In the event that the Finder's Fee Arrangement calls for capital stock,
unless otherwise mutually agreed to by the parties, such stock to be
issued to Consultant shall be valued at fifty percent (50%) of the
average bid price, or if no bid price then the book value, of such
stock during the thirty days' preceding execution of the definitive
agreement relating to such Business Combination or any public
announcement related to such Business Combination, whichever first
occurs.
8. Registration of Client's Shares
No later than ten (10) days following the date of an event giving use
to the obligation by Client to issue Fee Shares, Option Shares or
Finder Fee Shares, Client will register such shares with the Securities
and Exchange Commission under a Form S-8 or other applicable
registration statement. At Client's sole discretion, such shares may be
issued prior to registration in reliance on
[NUVEN/AGR:TOEN94.AGR]-3
- 3 -
<PAGE>
exemptions from registration provided by Section 4(2) of the Securities
Act of 1933 (the "Act"), Regulation D of the Act, and applicable state
securities laws. Such issuance or reservation shall be in reliance on
representations and warranties of Advisor set forth herein.
9. Costs and Expenses
All third party and out-of-pocket expenses, filing fees, copy, and
mailing expenses incurred by Advisor in the performance of the Services
under this Agreement are the responsibility of Client, and shall be
paid by Client, or reimbursed to Advisor, within ten (10) days, of
receipt of written notice by Advisor.
10. Place of Services
The Services provided by Advisor hereunder will be performed primarily
at Advisor's offices except as otherwise mutually agreed by Advisor and
Client. It is understood and expected that Advisor may make contacts
with persons and entities and perform the Services in other locations
as deemed appropriate by Advisor.
11. Independent Contractor
Advisor and Advisor's personnel will act as an independent contractor
in the performance of its duties under this Agreement. Accordingly,
Advisor will be responsible for payment of all federal, state, and
local taxes on compensation paid under this Agreement, including income
and social security taxes, unemployment insurance, and any other taxes
due relative to Advisor's personnel, and any and all business license
fees as may be required.
12. No Agency Express or Implied
This Agreement neither expressly nor impliedly creates a relationship
of principal and agent between Client and Advisor, or Employee and
Employer as between Advisor's personnel and Client. Neither Advisor's
personnel or Advisor are authorized to enter into any agreements on
behalf of Client. Advisor expressly retains the right to approve, in
its sole discretion, each and every transaction introduced to Client,
and to make all final decisions with respect to activities undertaken
by Advisor or Advisor's personnel related to this Agreement.
13. Termination
(A) Termination for Disability. If during the Initial Consulting
Period, Advisor or Advisor's personnel shall be unable to
provide the Services as set forth under this Agreement for 120
consecutive business days because of illness, accident, or
other incapacity, Client shall have the right to terminate
this Agreement upon written notice to Advisor not less than 30
business days after the end of any such 120-day period.

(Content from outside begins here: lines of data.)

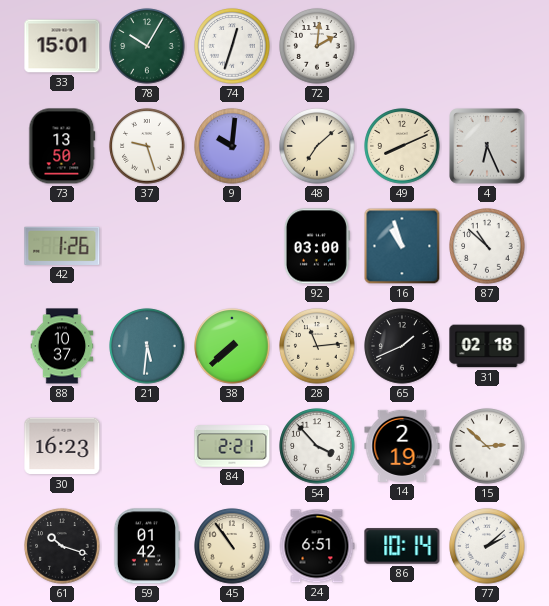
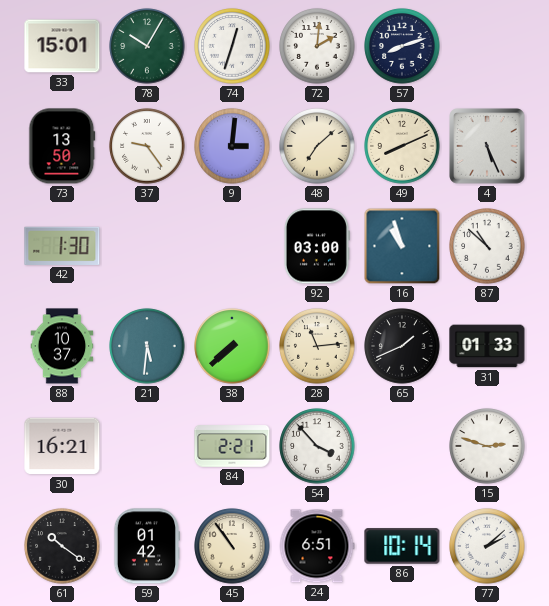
57: none -> 8:12
37: 9:27 -> 9:24
9: 10:01 -> 3:01
4: 6:26 -> 5:26
42: 1:26 -> 1:30
31: 02:18 -> 01:33
30: 16:23 -> 16:21
14: 2:19 -> none
15: 2:52 -> 2:48
61: 10:18 -> 10:21
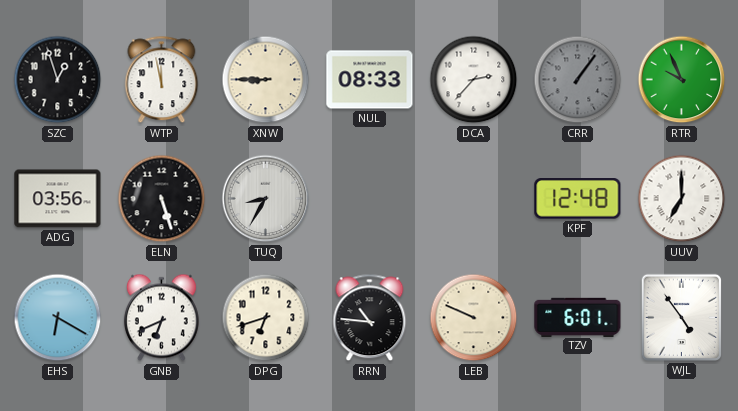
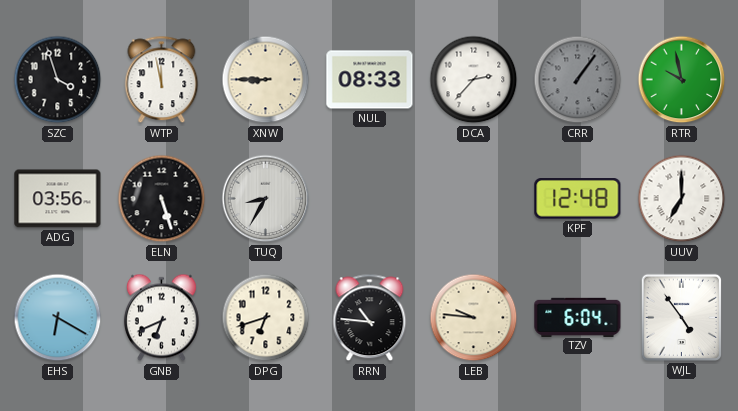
SZC: 12:57 -> 3:57
RTR: 9:56 -> 9:58
LEB: 9:49 -> 9:46
TZV: 6:01 -> 6:04
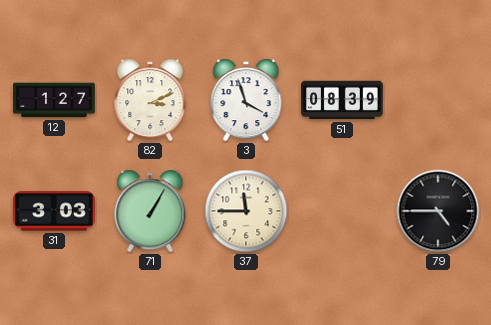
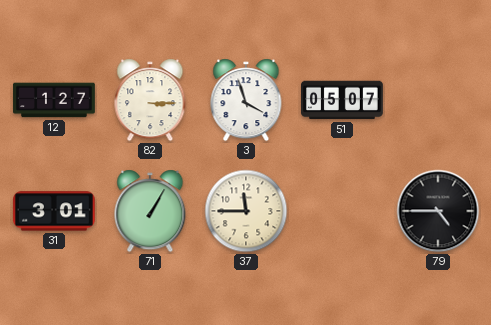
82: 3:11 -> 3:15
51: 08:39 -> 05:07
31: 3:03 -> 3:01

Termination under this Paragraph 13(A) shall be effective upon
receipt by Advisor of the written notice.
(B) Death. In the event of the death of Advisor's personnel with
replacement, this Agreement and all obligations hereunder
shall immediately be terminated.
[NUVEN/AGR:TOEN94.AGR]-3
- 4 -
<PAGE>
(C) Termination for Cause. The Client may, at its option,
terminate this Agreement by giving written notice of
termination to Advisor without prejudice to any other remedy
to which the Client may be entitled either at law, in equity,
or under this Agreement, if Advisor:
(i) Willfully breaches or neglects the duties that
Advisor is required to perform under the terms of
this Agreement;
(ii) Fails to promptly comply with and carry out all
directives of Client's Board of Directors;
(iii) Commits any dishonest or unlawful act, in the
judgment of Client's Board of Directors;
(iv) Engages in any conduct which disrupts the business of
Client or any entity affiliated with Client; or
(D) Termination Other Than For Cause. This Agreement shall
terminate immediately on the occurrence of any one of the
following events:
(i) The occurrence of circumstances, in the judgment of
Client's Board of Directors, that make it
impracticable for Client to continue its present
line(s) of business;
(ii) The decision of and upon notice by Advisor to
voluntarily terminate this Agreement;
(iii) If Client files a petition in a court of bankruptcy
or is adjudicated a bankrupt;
(iv) If Client institutes, or has instituted against it
any bankruptcy proceeding for reorganization for
rearrangement of its financial affairs;
(v) If Client has a receiver of its assets or property
appointed because of insolvency;
(vi) If Client makes a general assignment for the benefit
of creditors; or
(vii) If either party otherwise becomes insolvent or unable
to timely satisfy its obligations in the ordinary
course of business.
(E) Effect of Termination on Compensation. In the event of the
Termination Other Than For Cause prior to the completion of
the Initial Consulting Period, Advisor shall be entitled to
the full Compensation, the rights under the Options, and any
outstanding unpaid portion of the Consideration and expenses.
[NUVEN/AGR:TOEN94.AGR]-3
- 5 -
<PAGE>
14. Representations and Warranties of Client
Client represents and warrants to Advisor that:
(A) Corporate Existence. Client is a corporation duly organized,
validly existing, and in good standing under the laws of the
State of Nevada with the corporate power to own property and
carry on its business as it is now being conducted.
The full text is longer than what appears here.